We developed a model to generate image embeddings for a recommendation service that displays style-similar images. Using style images crawled from Musinsa, we leveraged pretrained models like ResNet and EfficientNet. To improve training performance, we preprocessed images with a clothing detection model to focus only on the clothings. However, the performance was still bad, we decided to use multimodal embedding model and fine-tune to our dataset.
Our service aims to display images similar to the styles that users prefer. To achieve this, we built a vector database (vectorDB) to store image embeddings. Since the database requires inputs in the form of image embeddings, we developed this model to generate and store those embeddings effectively.
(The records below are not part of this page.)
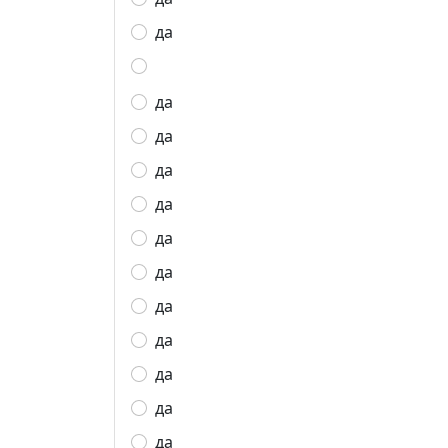
да
да
да
да
да
да
да
да
да
да
да
да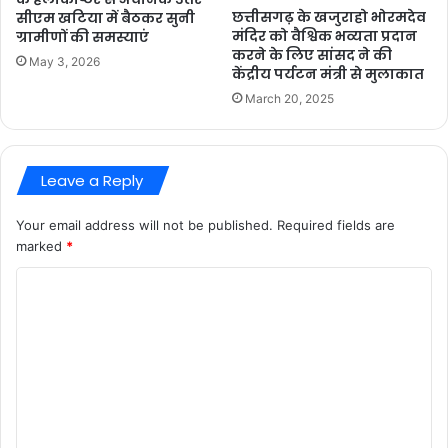
छत्तीसगढ़ के खजुराहो भोरमदेव
सीएम खटिया में बैठकर सुनी
मंदिर को वैश्विक भव्यता प्रदान
ग्रामीणों की समस्याएं
करने के लिए सांसद ने की
May 3, 2026
केंद्रीय पर्यटन मंत्री से मुलाकात
March 20, 2025
Leave a Reply
Your email address will not be published.
Required fields are
marked
*
C
o
m
m
e
n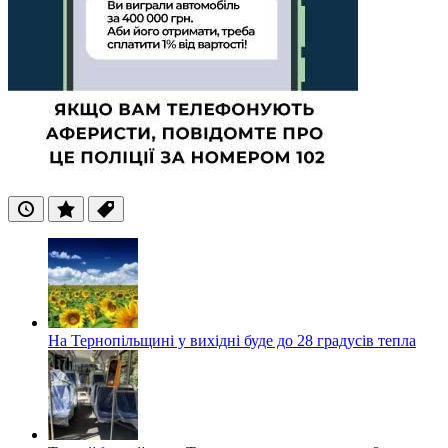
Останні
Популярні
Теги
На Тернопільщині у вихідні буде до 28 градусів тепла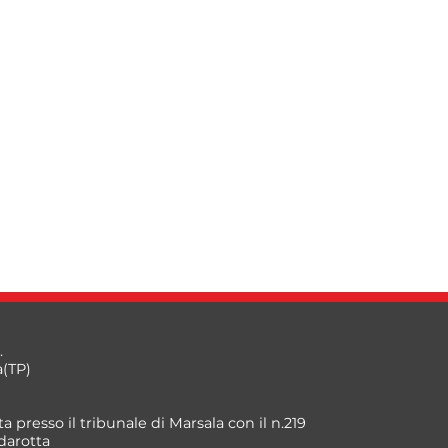
.
a(TP)
a presso il tribunale di Marsala con il n.219
darotta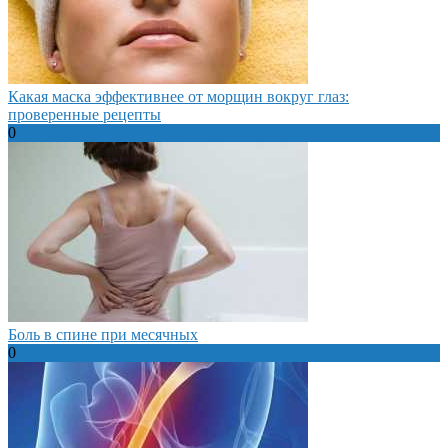
Какая маска эффективнее от морщин вокруг глаз:
проверенные рецепты
0
Боль в спине при месячных
0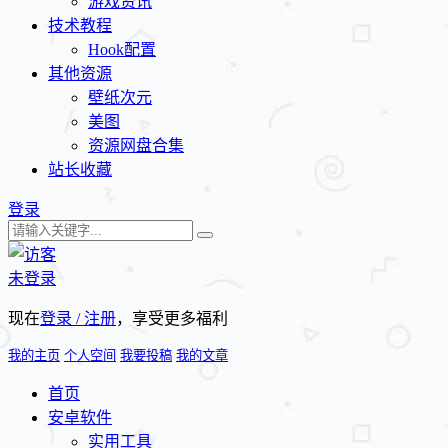
游戏资讯
技术教程
Hook配置
其他资源
壁纸次元
美图
资源网盘合集
站长收藏
登录
未登录
现在
登录 / 注册
，享受更多福利
我的主页
个人空间
我要投稿
我的文章
首页
安卓软件
实用工具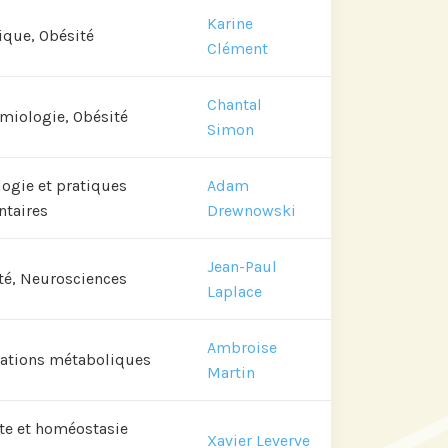
Karine
ique, Obésité
Clément
Chantal
miologie, Obésité
Simon
logie et pratiques
Adam
ntaires
Drewnowski
Jean-Paul
té, Neurosciences
Laplace
Ambroise
ations métaboliques
Martin
te et homéostasie
Xavier Leverve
Initially, we attempted to implement contrastive learning using full OOTD images with Imagenet-pretrained models such as ResNet, EfficientNet, and ResNeXt. However, we observed that the images contained too much unnecessary information, such as background details, which overshadowed the relevant style information. As a result, the training process was ineffective, with loss values stagnating and accuracy not improving. To address this, we decided to preprocess the images using a clothing detection model. First, we extracted the bounding boxes (bboxes) for the clothing items. Then, we determined the bounding box for the entire human, and used it as an input to the image embedding model for better feature representation. We trained our model multiple times, but its performance was not satisfactory. We suspect this is because the person is always positioned at the center of the image, making most images look too similar. Even after trying an ImageNet-pretrained model, we struggled to reach our desired performance level.
After exploring multiple trials on pretrained model on Imagenet, we decided to use multimodal embedding model called Marqo-FashionSigLIP. Since this model outputs a 768-dimensional vector-which was more than we needed-we added a linear layer to reduce it to 128 dimensions.